There are quite a few attempts to implement numerical analysis methods in Tcl, but so far there is no framework (conceptual or otherwise) that you can readily use. Everybody tries to do it in his or her own way.

If we look at our Perl and Python colleagues, they have PDL (Perl Data Language) and Numpy [L1 ] (or Numarray it seems to be called nowadays). There is no equivalent to my knowledge in Tcl, though there are quite extensive packages like la and NAP that might classify as such.

The basic problem

Numerical methods often deal with collections of data:

Arrays (in the C or Fortran sense) of numbers
Vectors in an N-dimensional space
Matrices (square or rectangular)
Higher-dimensional structures (but these tend to be used mainly in specialised areas)

One could think of nested lists (see Playing APL for an example) to represent them, but the la package uses plain lists for good reasons:

More efficient
The possibility to represent row and column vectors, important for a linear algebra package

Standard libraries exist in both C and Fortran for many problems (think of: Lapack and FFT libraries for instance). We can access these via small wrappers, generated via SWIG or Critcl and in fact a few such wrappers already exist.

The solution?

We should decide what the best methods are for dealing with numerical data and create an easy to use framework out of this. The design issues are:

Comfortable use from within Tcl
Acceptable performance, even with large sets of data
Easy to pass to and from binary extensions

My first guess is that we need a hybrid solution:

For small sets of data, a nested list may be the easiest way
For large sets of data, the LA approach or even an approach with binary strings (these are opaque to the scripting side but easy to pass to binary extensions) can be used

Lars H: I'd suggest using a flat list to hold the numerical data, with a separate "shape specification" that tells commands (that bother about the shape of data) how to treat it. I recall Fortran has some operation which e.g. allows you to say that the thing declared as a 6x6 matrix should be treated as a 36 element vector, or even 4x9 matrix. Saying "it's all basically vectors, but with a shape specification" makes that kind of thing easy.

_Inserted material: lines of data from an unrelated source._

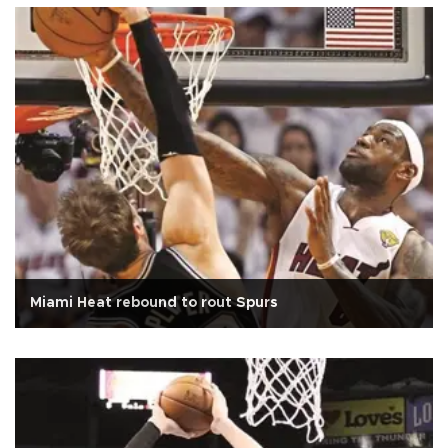
Miami Heat rebound to rout Spurs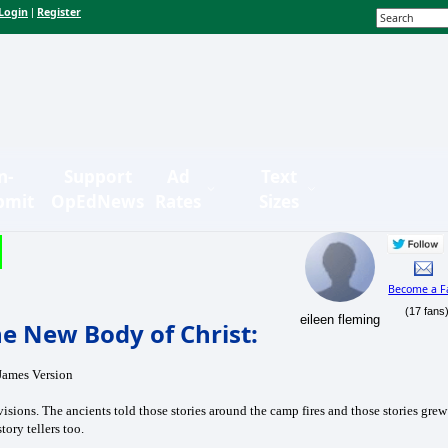
Login
Register
|
n-
Support
Ad
Text
bmit
OpEdNews
Rates
Sizes
Become a F
(17 fans
eileen fleming
e New Body of Christ:
 James Version
sions. The ancients told those stories around the camp fires and those stories grew
tory tellers too.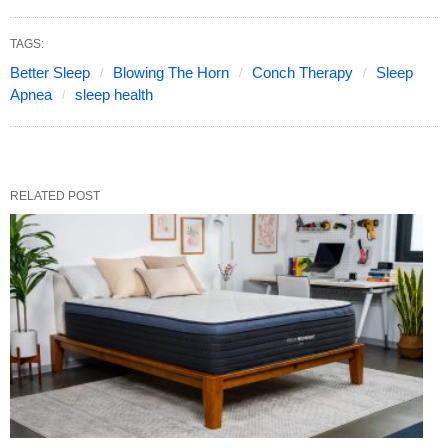
TAGS:
Better Sleep
Blowing The Horn
Conch Therapy
Sleep
Apnea
sleep health
RELATED POST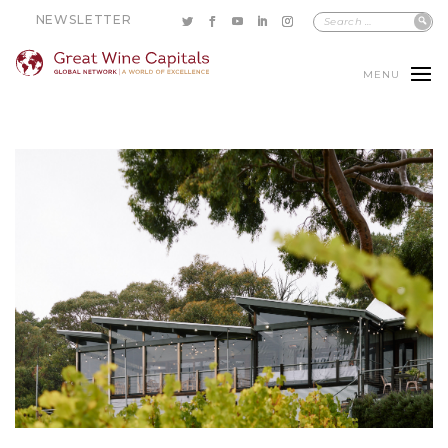
NEWSLETTER
MENU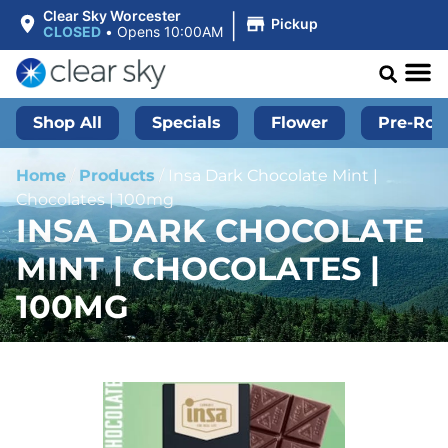
|
Clear Sky Worcester
Pickup
CLOSED
•
Opens 10:00AM
Shop All
Specials
Flower
Pre-Roll
Home
/
Products
/
Insa Dark Chocolate Mint |
Chocolates | 100mg
INSA DARK CHOCOLATE
MINT | CHOCOLATES |
100MG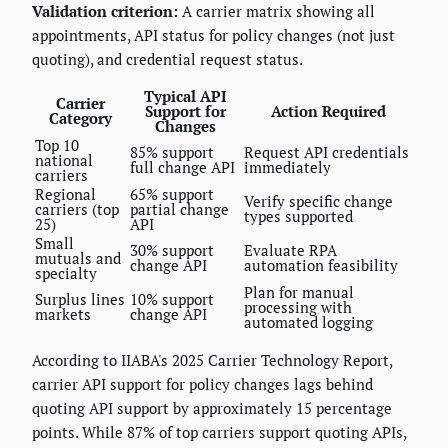
Validation criterion:
A carrier matrix showing all
appointments, API status for policy changes (not just
quoting), and credential request status.
Typical API
Carrier
Support for
Action Required
Category
Changes
Top 10
85% support
Request API credentials
national
full change API
immediately
carriers
Regional
65% support
Verify specific change
carriers (top
partial change
types supported
25)
API
Small
30% support
Evaluate RPA
mutuals and
change API
automation feasibility
specialty
Plan for manual
Surplus lines
10% support
processing with
markets
change API
automated logging
According to IIABA's 2025 Carrier Technology Report,
carrier API support for policy changes lags behind
quoting API support by approximately 15 percentage
points. While 87% of top carriers support quoting APIs,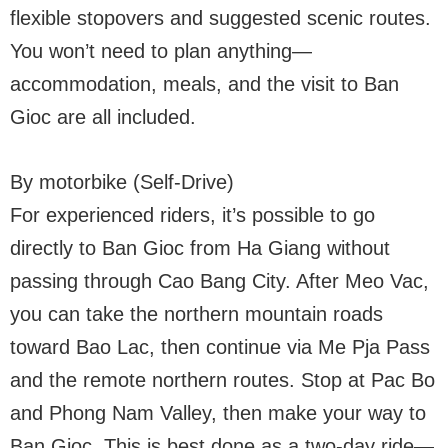
flexible stopovers and suggested scenic routes.
You won’t need to plan anything—
accommodation, meals, and the visit to Ban
Gioc are all included.
By motorbike (Self-Drive)
For experienced riders, it’s possible to go
directly to Ban Gioc from Ha Giang without
passing through Cao Bang City. After Meo Vac,
you can take the northern mountain roads
toward Bao Lac, then continue via Me Pja Pass
and the remote northern routes. Stop at Pac Bo
and Phong Nam Valley, then make your way to
Ban Gioc. This is best done as a two-day ride—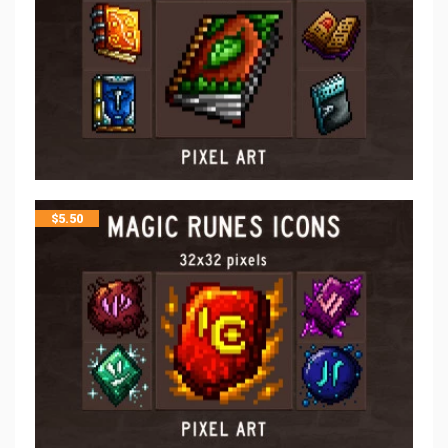
$
5.50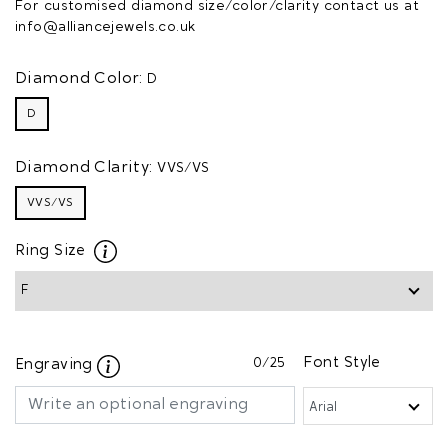
For customised diamond size/color/clarity contact us at
info@alliancejewels.co.uk
Diamond Color:
D
D
Diamond Clarity:
VVS/VS
VVS/VS
Ring Size
0
/25
Font Style
Engraving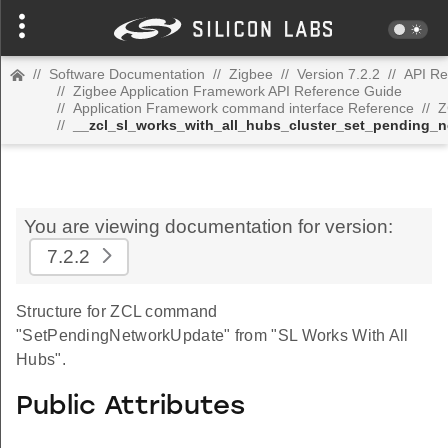
//
Software Documentation
//
Zigbee
//
Version 7.2.2
//
API Re
//
Zigbee Application Framework API Reference Guide
//
Application Framework command interface Reference
//
Z
//
__zcl_sl_works_with_all_hubs_cluster_set_pending
You are viewing documentation for version:
7.2.2
Structure for ZCL command
"SetPendingNetworkUpdate" from "SL Works With All
Hubs".
Public Attributes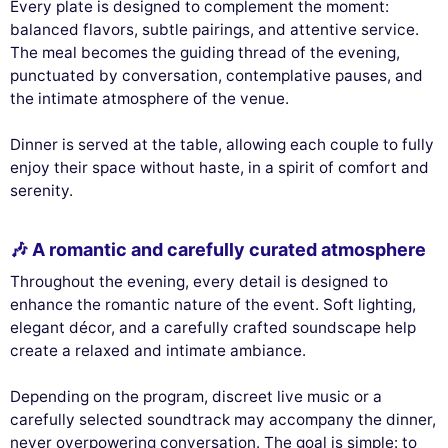
Every plate is designed to complement the moment:
balanced flavors, subtle pairings, and attentive service.
The meal becomes the guiding thread of the evening,
punctuated by conversation, contemplative pauses, and
the intimate atmosphere of the venue.
Dinner is served at the table, allowing each couple to fully
enjoy their space without haste, in a spirit of comfort and
serenity.
🎶 A romantic and carefully curated atmosphere
Throughout the evening, every detail is designed to
enhance the romantic nature of the event. Soft lighting,
elegant décor, and a carefully crafted soundscape help
create a relaxed and intimate ambiance.
Depending on the program, discreet live music or a
carefully selected soundtrack may accompany the dinner,
never overpowering conversation. The goal is simple: to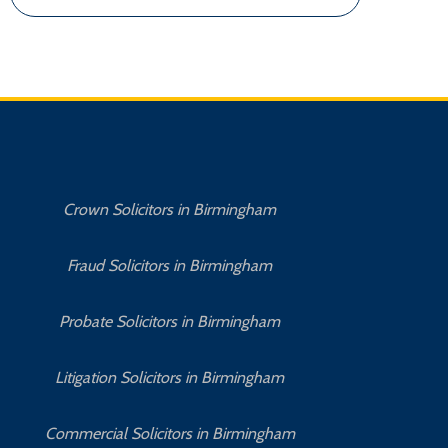
Crown Solicitors in Birmingham
Fraud Solicitors in Birmingham
Probate Solicitors in Birmingham
Litigation Solicitors in Birmingham
Commercial Solicitors in Birmingham
No 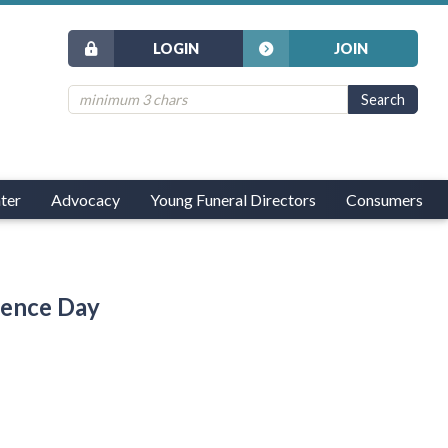
LOGIN
JOIN
ter
Advocacy
Young Funeral Directors
Consumers
dence Day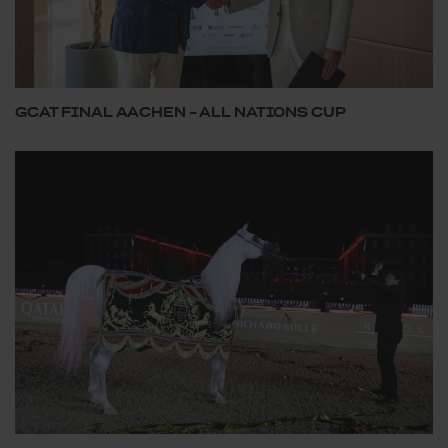
GCAT FINAL AACHEN – ALL NATIONS CUP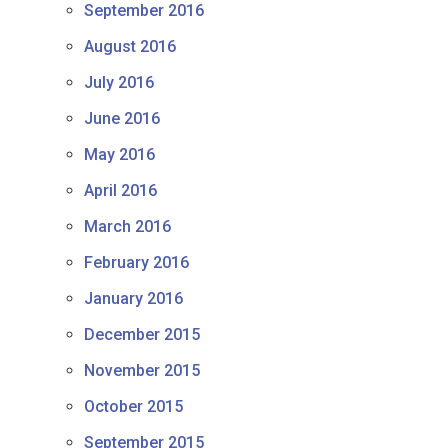
September 2016
August 2016
July 2016
June 2016
May 2016
April 2016
March 2016
February 2016
January 2016
December 2015
November 2015
October 2015
September 2015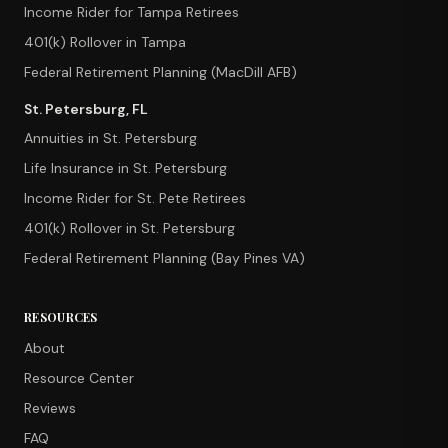
Income Rider for Tampa Retirees
401(k) Rollover in Tampa
Federal Retirement Planning (MacDill AFB)
St. Petersburg, FL
Annuities in St. Petersburg
Life Insurance in St. Petersburg
Income Rider for St. Pete Retirees
401(k) Rollover in St. Petersburg
Federal Retirement Planning (Bay Pines VA)
RESOURCES
About
Resource Center
Reviews
FAQ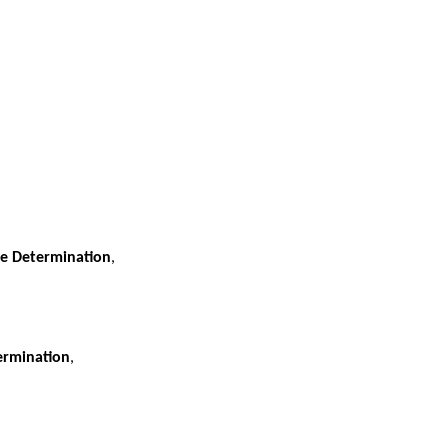
se Determination
,
termination
,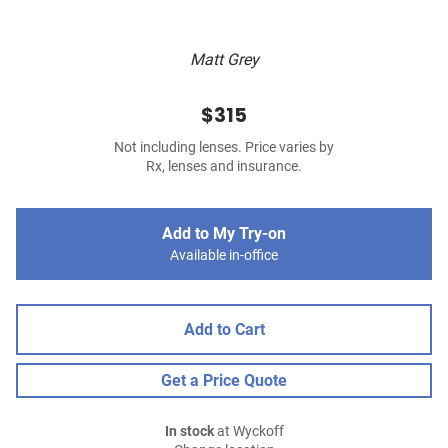
Matt Grey
$315
Not including lenses. Price varies by
Rx, lenses and insurance.
Add to My Try-on
Available in-office
Add to Cart
Get a Price Quote
In stock
at Wyckoff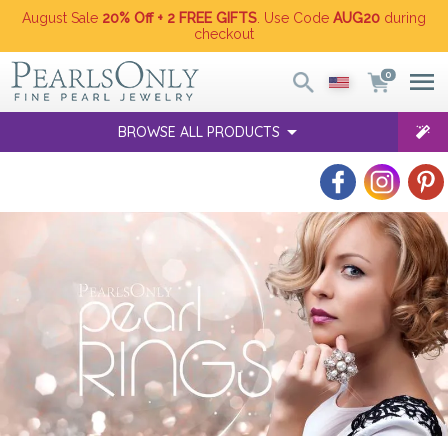
August Sale
20% Off + 2 FREE GIFTS
. Use Code
AUG20
during
checkout
0
BROWSE ALL PRODUCTS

As for how to handle the Tcl <-> binary conversions, I'd suggest making the string representation of the thing like a vector of numbers, or like a list containing such a thing. E.g. a 2x2 identity matrix might be

  {2 2} {1.0 0.0 0.0 1.0}

where the {2 2} part specifies the shape and the rest is the data. Note that this wouldn't have to be a list-of-lists-of-numbers as Tcl_Objs, but could be a single object of some new type whose string representation just happens to be possible to parse as lists. (In practice one shouldn't apply list operations on it, because that would discard the internal representation as "numerical array", but being able to do this anyway can be very useful when debugging.)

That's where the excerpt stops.